◆ Document understanding data
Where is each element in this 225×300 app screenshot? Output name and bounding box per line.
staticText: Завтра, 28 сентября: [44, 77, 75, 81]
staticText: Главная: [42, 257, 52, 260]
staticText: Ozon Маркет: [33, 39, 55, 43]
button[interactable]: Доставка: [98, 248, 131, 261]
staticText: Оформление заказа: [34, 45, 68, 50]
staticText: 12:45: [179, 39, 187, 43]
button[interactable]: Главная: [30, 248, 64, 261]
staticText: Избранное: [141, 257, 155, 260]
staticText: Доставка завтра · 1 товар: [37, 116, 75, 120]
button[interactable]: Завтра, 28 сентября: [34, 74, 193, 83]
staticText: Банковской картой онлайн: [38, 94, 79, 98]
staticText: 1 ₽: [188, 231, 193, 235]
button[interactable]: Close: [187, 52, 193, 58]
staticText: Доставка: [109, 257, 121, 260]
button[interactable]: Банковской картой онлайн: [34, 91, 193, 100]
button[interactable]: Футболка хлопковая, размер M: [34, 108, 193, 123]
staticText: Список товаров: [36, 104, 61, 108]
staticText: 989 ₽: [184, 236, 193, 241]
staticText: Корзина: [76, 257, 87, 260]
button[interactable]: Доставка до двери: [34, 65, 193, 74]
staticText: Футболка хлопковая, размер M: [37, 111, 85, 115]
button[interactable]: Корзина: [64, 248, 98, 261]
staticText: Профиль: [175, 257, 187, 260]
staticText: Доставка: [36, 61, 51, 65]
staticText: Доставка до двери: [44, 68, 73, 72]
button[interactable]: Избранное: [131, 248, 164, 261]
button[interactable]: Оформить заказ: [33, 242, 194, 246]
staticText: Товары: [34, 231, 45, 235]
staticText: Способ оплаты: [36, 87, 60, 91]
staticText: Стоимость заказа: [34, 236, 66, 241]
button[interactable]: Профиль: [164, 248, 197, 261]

--

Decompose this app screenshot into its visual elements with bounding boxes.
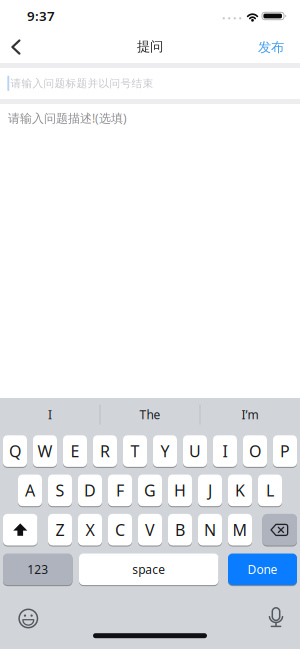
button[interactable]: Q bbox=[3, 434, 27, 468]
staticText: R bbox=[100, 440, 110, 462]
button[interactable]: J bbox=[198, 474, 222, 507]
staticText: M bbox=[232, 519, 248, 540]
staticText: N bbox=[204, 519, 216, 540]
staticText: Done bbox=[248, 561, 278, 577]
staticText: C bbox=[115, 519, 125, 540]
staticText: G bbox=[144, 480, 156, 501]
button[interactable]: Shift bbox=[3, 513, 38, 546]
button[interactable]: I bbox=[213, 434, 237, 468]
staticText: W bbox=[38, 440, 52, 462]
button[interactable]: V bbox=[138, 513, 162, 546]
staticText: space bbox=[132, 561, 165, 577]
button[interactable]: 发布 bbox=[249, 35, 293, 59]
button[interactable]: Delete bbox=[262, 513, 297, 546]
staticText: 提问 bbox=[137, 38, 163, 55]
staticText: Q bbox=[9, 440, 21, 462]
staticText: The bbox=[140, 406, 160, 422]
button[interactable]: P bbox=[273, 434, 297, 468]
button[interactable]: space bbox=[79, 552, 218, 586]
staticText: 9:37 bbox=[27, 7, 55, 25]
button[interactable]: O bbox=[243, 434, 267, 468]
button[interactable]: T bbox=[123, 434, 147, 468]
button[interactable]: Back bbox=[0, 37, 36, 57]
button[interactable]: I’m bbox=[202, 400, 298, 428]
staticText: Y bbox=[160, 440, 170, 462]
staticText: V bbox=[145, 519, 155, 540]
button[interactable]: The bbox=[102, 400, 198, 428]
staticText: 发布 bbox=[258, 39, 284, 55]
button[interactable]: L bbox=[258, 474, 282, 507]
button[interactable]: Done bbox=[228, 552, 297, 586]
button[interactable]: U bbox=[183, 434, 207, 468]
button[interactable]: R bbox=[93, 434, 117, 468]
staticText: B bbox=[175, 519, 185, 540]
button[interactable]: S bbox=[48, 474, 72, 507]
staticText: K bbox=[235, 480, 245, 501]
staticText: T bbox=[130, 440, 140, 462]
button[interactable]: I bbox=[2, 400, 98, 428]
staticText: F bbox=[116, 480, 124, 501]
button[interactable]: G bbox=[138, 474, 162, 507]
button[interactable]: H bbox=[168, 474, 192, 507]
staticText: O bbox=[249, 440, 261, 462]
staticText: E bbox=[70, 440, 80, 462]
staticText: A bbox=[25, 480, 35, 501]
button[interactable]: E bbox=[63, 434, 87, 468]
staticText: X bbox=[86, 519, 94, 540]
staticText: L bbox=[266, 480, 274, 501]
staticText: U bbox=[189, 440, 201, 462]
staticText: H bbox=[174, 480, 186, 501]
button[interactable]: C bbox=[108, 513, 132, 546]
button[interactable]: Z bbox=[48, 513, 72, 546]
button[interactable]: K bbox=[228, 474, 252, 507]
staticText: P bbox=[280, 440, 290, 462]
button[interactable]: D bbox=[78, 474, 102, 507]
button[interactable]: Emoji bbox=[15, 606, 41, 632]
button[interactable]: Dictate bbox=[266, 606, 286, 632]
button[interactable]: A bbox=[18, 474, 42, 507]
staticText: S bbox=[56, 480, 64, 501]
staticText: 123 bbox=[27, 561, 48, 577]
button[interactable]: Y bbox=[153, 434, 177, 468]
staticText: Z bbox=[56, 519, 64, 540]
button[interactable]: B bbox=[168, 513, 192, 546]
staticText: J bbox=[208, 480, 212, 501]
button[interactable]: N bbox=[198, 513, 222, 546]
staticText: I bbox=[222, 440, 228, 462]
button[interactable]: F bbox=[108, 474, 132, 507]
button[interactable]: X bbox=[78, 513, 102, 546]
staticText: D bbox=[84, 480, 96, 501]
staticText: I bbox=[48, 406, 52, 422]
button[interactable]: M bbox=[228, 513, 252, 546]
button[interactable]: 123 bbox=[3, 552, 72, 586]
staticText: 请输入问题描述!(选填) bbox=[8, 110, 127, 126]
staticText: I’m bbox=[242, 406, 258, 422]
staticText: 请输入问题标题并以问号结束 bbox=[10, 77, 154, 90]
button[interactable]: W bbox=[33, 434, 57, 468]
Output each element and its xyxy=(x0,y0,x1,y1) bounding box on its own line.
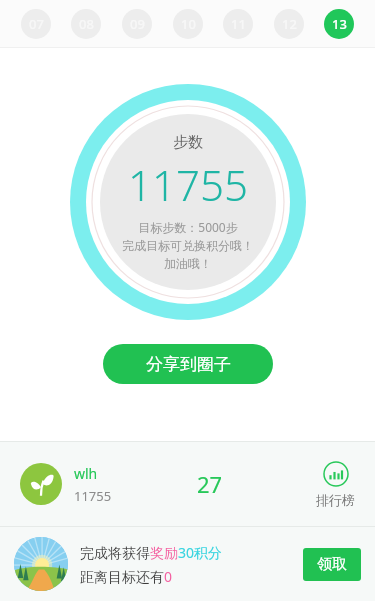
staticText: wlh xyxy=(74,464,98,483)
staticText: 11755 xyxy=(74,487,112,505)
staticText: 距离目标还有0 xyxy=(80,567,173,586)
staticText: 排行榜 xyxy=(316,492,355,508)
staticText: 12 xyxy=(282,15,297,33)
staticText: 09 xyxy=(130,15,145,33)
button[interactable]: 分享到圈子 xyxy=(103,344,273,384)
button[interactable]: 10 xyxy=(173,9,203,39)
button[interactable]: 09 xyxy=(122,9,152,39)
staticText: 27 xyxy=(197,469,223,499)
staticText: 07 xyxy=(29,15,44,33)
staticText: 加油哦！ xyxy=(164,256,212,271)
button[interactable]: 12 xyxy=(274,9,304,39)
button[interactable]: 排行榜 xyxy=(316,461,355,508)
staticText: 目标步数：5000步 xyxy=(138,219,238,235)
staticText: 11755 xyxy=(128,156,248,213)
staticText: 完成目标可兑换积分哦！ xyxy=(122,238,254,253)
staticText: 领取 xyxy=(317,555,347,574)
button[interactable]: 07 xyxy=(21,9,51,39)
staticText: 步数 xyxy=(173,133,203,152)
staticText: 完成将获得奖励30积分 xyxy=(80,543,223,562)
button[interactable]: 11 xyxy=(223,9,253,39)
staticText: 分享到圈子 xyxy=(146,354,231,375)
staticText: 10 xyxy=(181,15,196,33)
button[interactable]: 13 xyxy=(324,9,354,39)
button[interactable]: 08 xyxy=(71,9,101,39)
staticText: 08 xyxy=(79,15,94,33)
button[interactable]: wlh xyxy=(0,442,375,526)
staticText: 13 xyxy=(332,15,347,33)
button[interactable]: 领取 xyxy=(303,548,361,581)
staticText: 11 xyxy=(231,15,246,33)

◆ To do
Copy, from the data above, every line where the word "картой" appears.

◆ Written solution
staticText: Банковской картой онлайн: [38, 94, 79, 98]
button[interactable]: Банковской картой онлайн: [34, 91, 193, 100]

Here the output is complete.